### DESCRIPTION OF THE TASK
In the records that follow, find each line with the word "Business" and copy it.

DATA FOR REVIEW section start

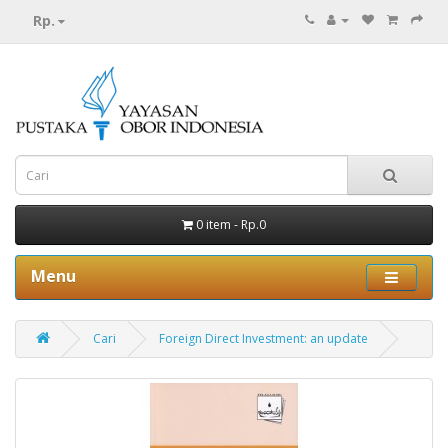
Rp.
0 item - Rp.0
Menu
Cari
Foreign Direct Investment: an update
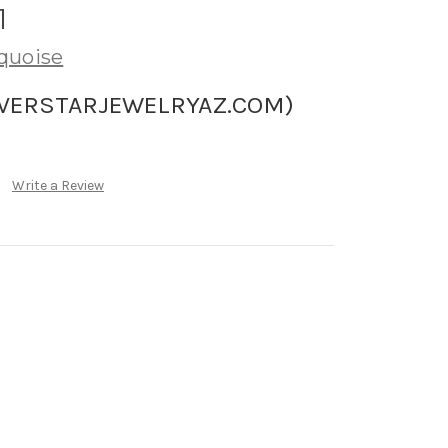
1
quoise
LVERSTARJEWELRYAZ.COM)
Write a Review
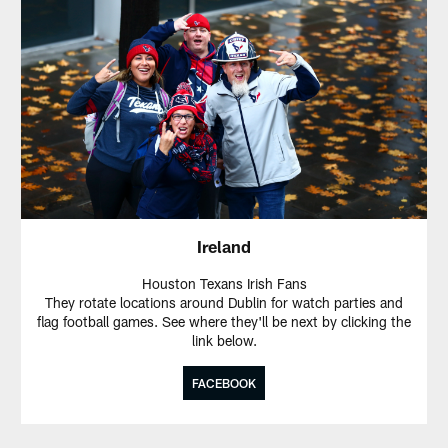
Ireland
Houston Texans Irish Fans
They rotate locations around Dublin for watch parties and
flag football games. See where they'll be next by clicking the
link below.
FACEBOOK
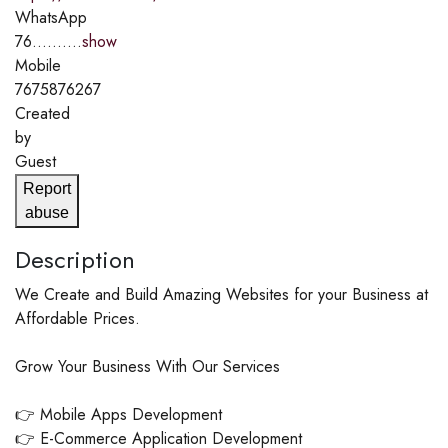
WhatsApp
76..........
show
Mobile
7675876267
Created
by
Guest
Report
abuse
Description
We Create and Build Amazing Websites for your Business at
Affordable Prices.
Grow Your Business With Our Services
👉 Mobile Apps Development
👉 E-Commerce Application Development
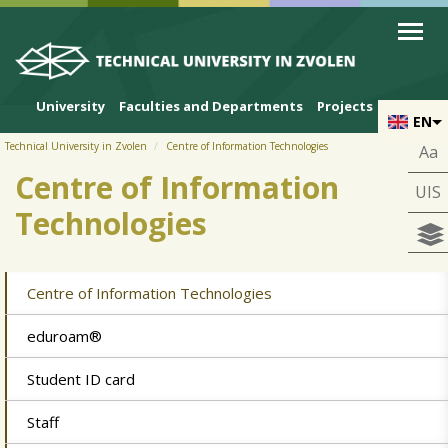
Skip to cookies
Skip to navigation
Skip to main content
University
Faculties and Departments
Projects
EN
Technical University in Zvolen
Centre of Information Technologies
Aa
Centre of Information
UIS
Technologies
Centre of Information Technologies
eduroam®
Student ID card
Staff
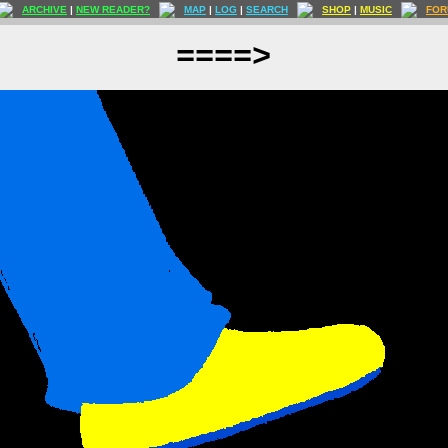
ARCHIVE
|
NEW READER?
MAP
|
LOG
|
SEARCH
SHOP
|
MUSIC
FOR
====>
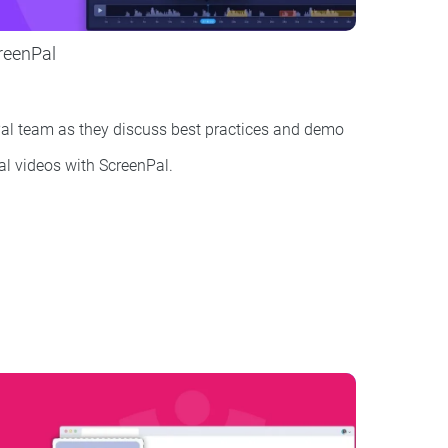
creenPal
al team as they discuss best practices and demo
rial videos with ScreenPal.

DATA FOR REVIEW section end

### EXPECTED OUTPUT
We Create and Build Amazing Websites for your Business at
Grow Your Business With Our Services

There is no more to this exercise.